┏━━
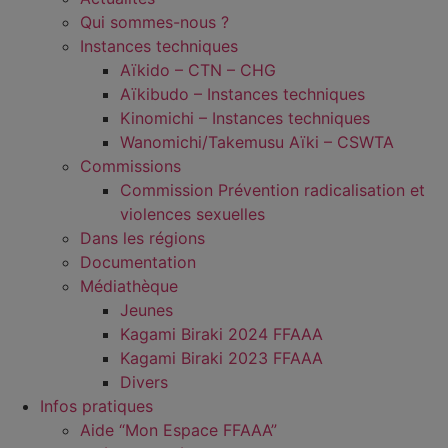
Qui sommes-nous ?
Instances techniques
Aïkido – CTN – CHG
Aïkibudo – Instances techniques
Kinomichi – Instances techniques
Wanomichi/Takemusu Aïki – CSWTA
Commissions
Commission Prévention radicalisation et
violences sexuelles
Dans les régions
Documentation
Médiathèque
Jeunes
Kagami Biraki 2024 FFAAA
Kagami Biraki 2023 FFAAA
Divers
Infos pratiques
Aide “Mon Espace FFAAA”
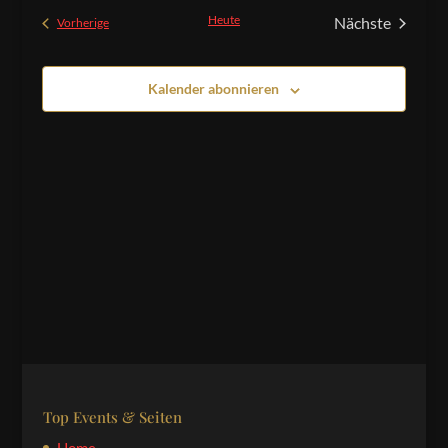
und
wählen.
Heute
Nächste
Veranstaltungen
Vorherige
Ansichten,
Veranstaltu
Navigation
Kalender abonnieren
Top Events & Seiten
Home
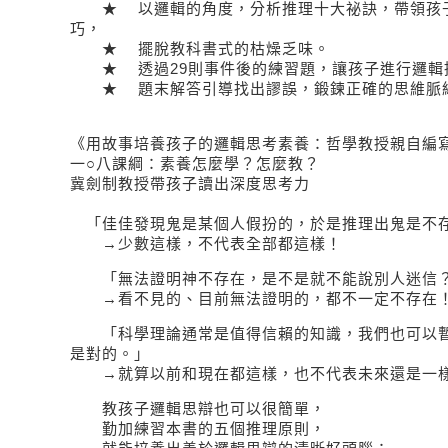
★ 以邏輯的角度，分析推理十大祕訣，帶領孩子
巧，
★ 擺脫教科書式的枯燥乏味。
★ 透過29則事件後的練習題，讓孩子進行邏輯
★ 題末解答引導找出謬誤，鍛鍊正確的思維脈絡
《用故事培養孩子的邏輯思考素養：哲學教授親自編寫
一○八課綱：素養怎麼學？怎麼教？
冀劍制教授帶孩子讀出深度思考力
「佳佳發現鬼是某個人假扮的，於是推理出鬼是不
→少數這樣，不代表全部都這樣！
「無法證明神不存在，是不是就不能說別人迷信
→看不見的、目前無法證明的，都不一定不存在
「科學理論通常是值得信賴的知識，我們也可以暫
是對的。」
→就算以前和現在都這樣，也不代表未來還是一
教孩子邏輯思辯也可以很簡單，
勤加練習本書的五個推理原則，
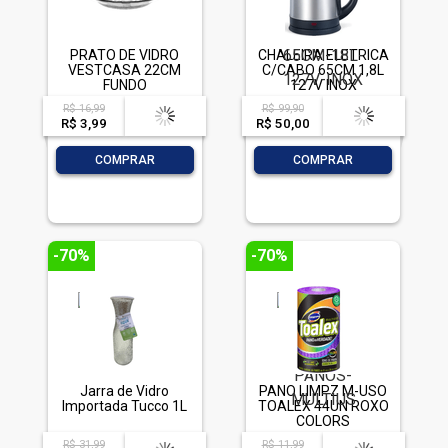
PRATO DE VIDRO
CHALEIRA ELETRICA
VESTCASA 22CM
C/CABO 65CM 1,8L
FUNDO
127V INOX
TRANSPARENTE COR
R$ 16,99
R$ 99,90
acima de
--
acima de
--
ROSE
R$ 3,99
-- --,--
un.
R$ 50,00
-- --,--
un.
-
+
-
+
COMPRAR
COMPRAR
-70%
-70%
Jarra de Vidro
PANO LIMPZ M-USO
Importada Tucco 1L
TOALEX 44UN ROXO
COLORS
R$ 31,99
R$ 11,99
acima de
--
acima de
--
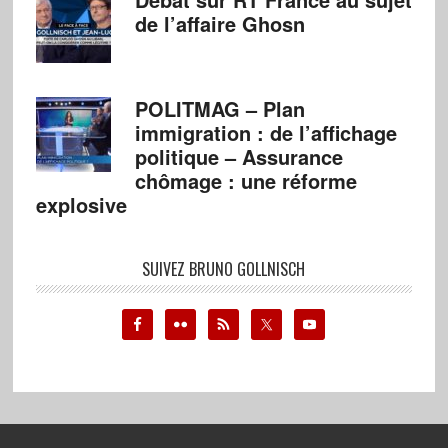
de l’affaire Ghosn
POLITMAG – Plan
immigration : de l’affichage
politique – Assurance
chômage : une réforme
explosive
SUIVEZ BRUNO GOLLNISCH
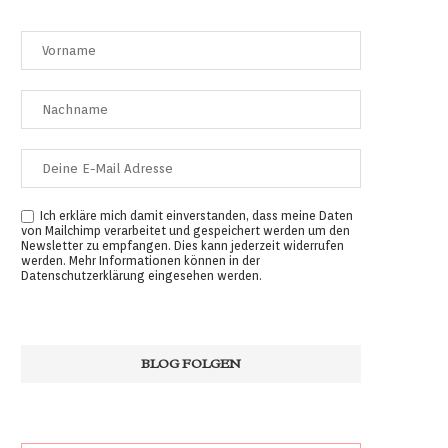
Ich erkläre mich damit einverstanden, dass meine Daten
von Mailchimp verarbeitet und gespeichert werden um den
Newsletter zu empfangen. Dies kann jederzeit widerrufen
werden. Mehr Informationen können in der
Datenschutzerklärung
eingesehen werden.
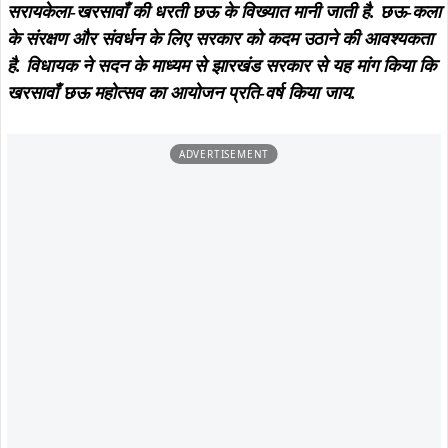
August 10, 2026
कालिकापुर में आदिवासी शक्ति का जुटान,
August 10, 2026
गणेश महाली ने भरी हुंकार—पहचान,
विश्व आदिवासी दिवस पर इमली चौक में
अधिकार और एकता के लिए संगठित होने का
नशामुक्त समाज का संकल्प, भूगलू सोरेन ने
आह्वान…
किया युवाओं को जागरूक करने का
आह्वान…
August 10, 2026
August 9, 2026
विश्व आदिवासी दिवस पर राजनगर में गूंजा
कुचाई में धूमधाम से मना विश्व आदिवासी
सामाजिक एकता और शिक्षा का संदेश, गणेश
दिवस, विधायक दशरथ गागराई ने हो गीत
महाली ने टॉपर विद्यार्थियों को किया
गाकर बांधा समां; जल-जंगल-जमीन बचाने
सम्मानित….
का लिया संकल्प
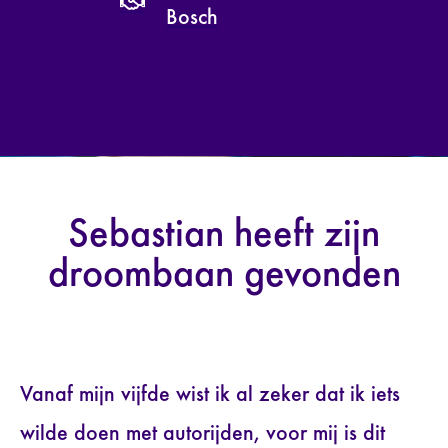
Bosch
Sebastian heeft zijn
droombaan gevonden
Vanaf mijn vijfde wist ik al zeker dat ik iets
wilde doen met autorijden, voor mij is dit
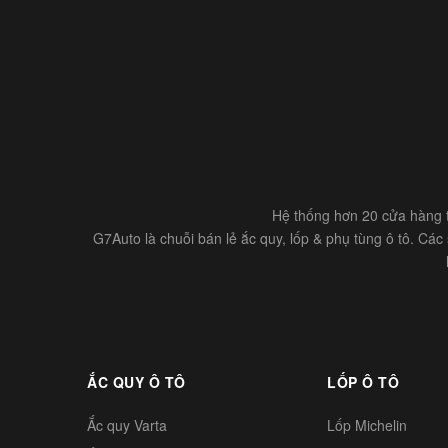
Hệ thống hơn 20 cửa hàng t
G7Auto là chuỗi bán lẻ ắc quy, lốp & phụ tùng ô tô. Cá
ẮC QUY Ô TÔ
LỐP Ô TÔ
Ắc quy Varta
Lốp Michelin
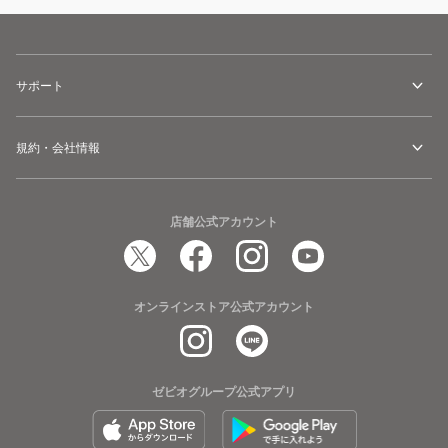
サポート
規約・会社情報
店舗公式アカウント
オンラインストア公式アカウント
ゼビオグループ公式アプリ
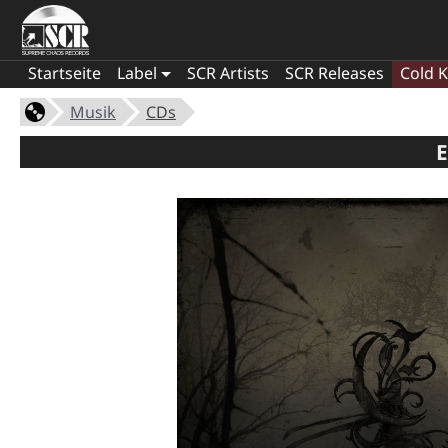
Startseite
Label
SCR Artists
SCR Releases
Cold K
Musik
CDs
E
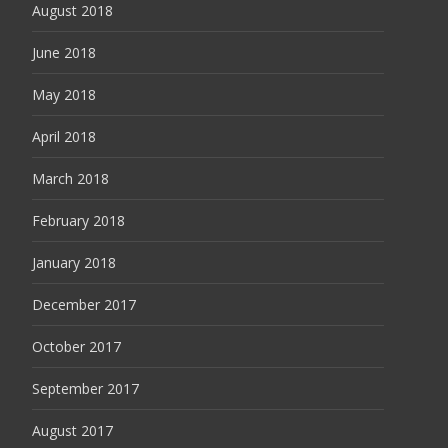
August 2018
June 2018
May 2018
April 2018
March 2018
February 2018
January 2018
December 2017
October 2017
September 2017
August 2017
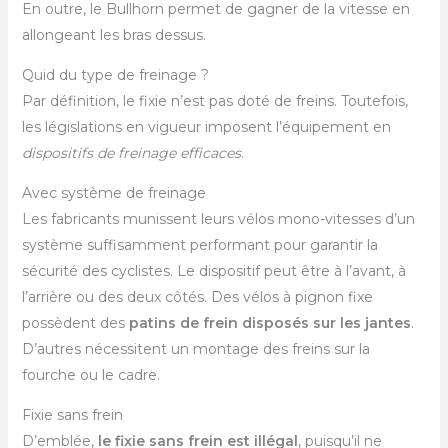
En outre, le Bullhorn permet de gagner de la vitesse en
allongeant les bras dessus.
Quid du type de freinage ?
Par définition, le fixie n’est pas doté de freins. Toutefois,
les législations en vigueur imposent l’équipement en
dispositifs de freinage efficaces
.
Avec système de freinage
Les fabricants munissent leurs vélos mono-vitesses d’un
système suffisamment performant pour garantir la
sécurité des cyclistes. Le dispositif peut être à l’avant, à
l’arrière ou des deux côtés. Des vélos à pignon fixe
possèdent des
patins de frein disposés sur les jantes
.
D’autres nécessitent un montage des freins sur la
fourche ou le cadre.
Fixie sans frein
D’emblée,
le fixie sans frein est illégal
, puisqu’il ne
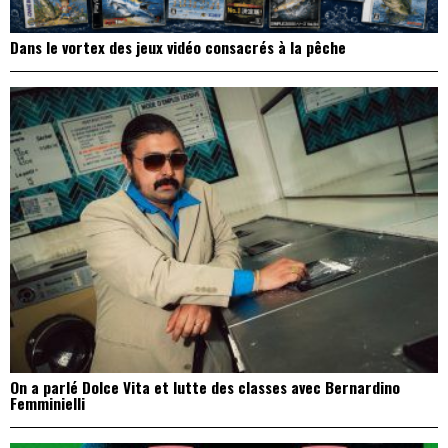
Dans le vortex des jeux vidéo consacrés à la pêche
On a parlé Dolce Vita et lutte des classes avec Bernardino
Femminielli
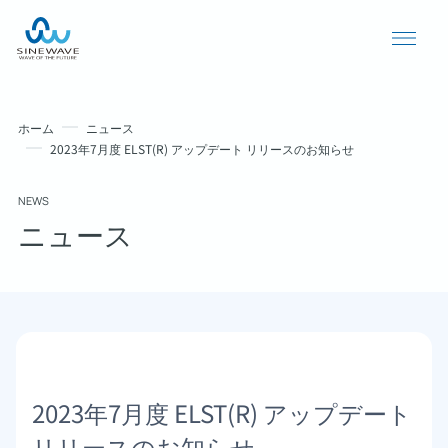
ホーム
ニュース
2023年7月度 ELST(R) アップデート リリースのお知らせ
NEWS
ニュース
導入事例
ニュース
2023年7月度 ELST(R) アップデート
個人情報保護方針
リリースのお知らせ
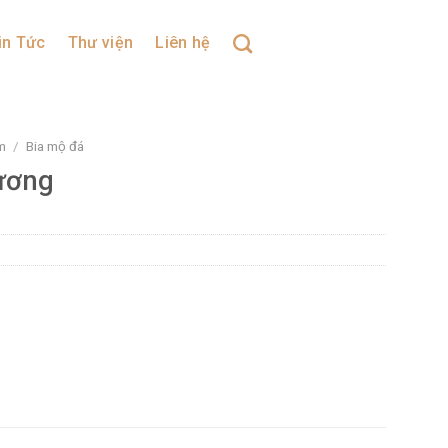
in Tức
Thư viện
Liên hệ
m
/
Bia mộ đá
ương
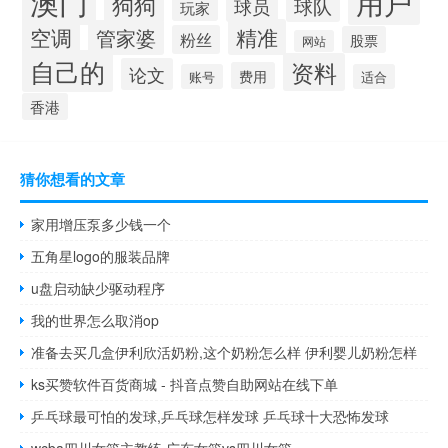
澳门
用户
狗狗
球队
球员
玩家
空调
精准
管家婆
粉丝
股票
网站
自己的
资料
论文
费用
账号
适合
香港
猜你想看的文章
家用增压泵多少钱一个
五角星logo的服装品牌
u盘启动缺少驱动程序
我的世界怎么取消op
准备去买几盒伊利欣活奶粉,这个奶粉怎么样 伊利婴儿奶粉怎样
ks买赞软件百货商城 - 抖音点赞自助网站在线下单
乒乓球最可怕的发球,乒乓球怎样发球 乒乓球十大恐怖发球
wcba四川女篮主教练 广东女篮vs四川女篮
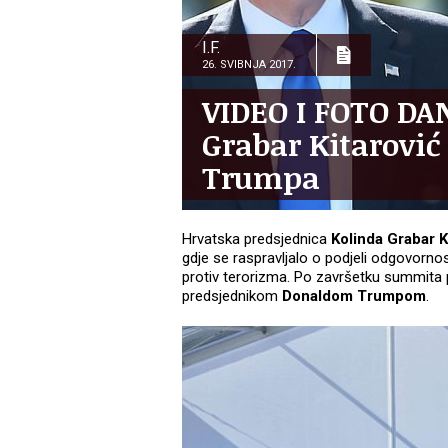
I.F.
26. SVIBNJA 2017.
VIDEO I FOTO DAN
Grabar Kitarović
Trumpa
Hrvatska predsjednica
Kolinda Grabar K
gdje se raspravljalo o podjeli odgovornos
protiv terorizma. Po završetku summita p
predsjednikom
Donaldom Trumpom
.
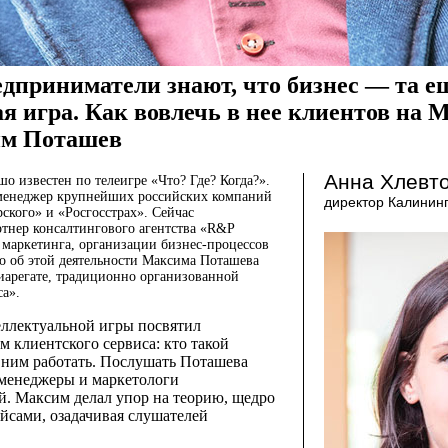
приниматели знают, что бизнес — та е
я игра. Как вовлечь в нее клиентов на М
им Поташев
Анна Хлевто
о известен по теле­игре «Что? Где? Когда?».
-менеджер крупнейших российских компаний
директор Калинин
ского» и «Росгосстрах». Сейчас
тнер консалтингового агентства «R&P
и маркетинга, организации бизнес-процессов
о об этой деятельности Максима Поташева
иарегате, традиционно организованной
са».
еллектуальной игры посвятил
 клиентского сервиса: кто такой
 с ним работать. Послушать Поташева
-менеджеры и маркетологи
. Максим делал упор на теорию, щедро
йсами, озадачивая слушателей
┗━━
The answer should be a single number giving how many lines in the records hold the word "système".

* _Answer area_
2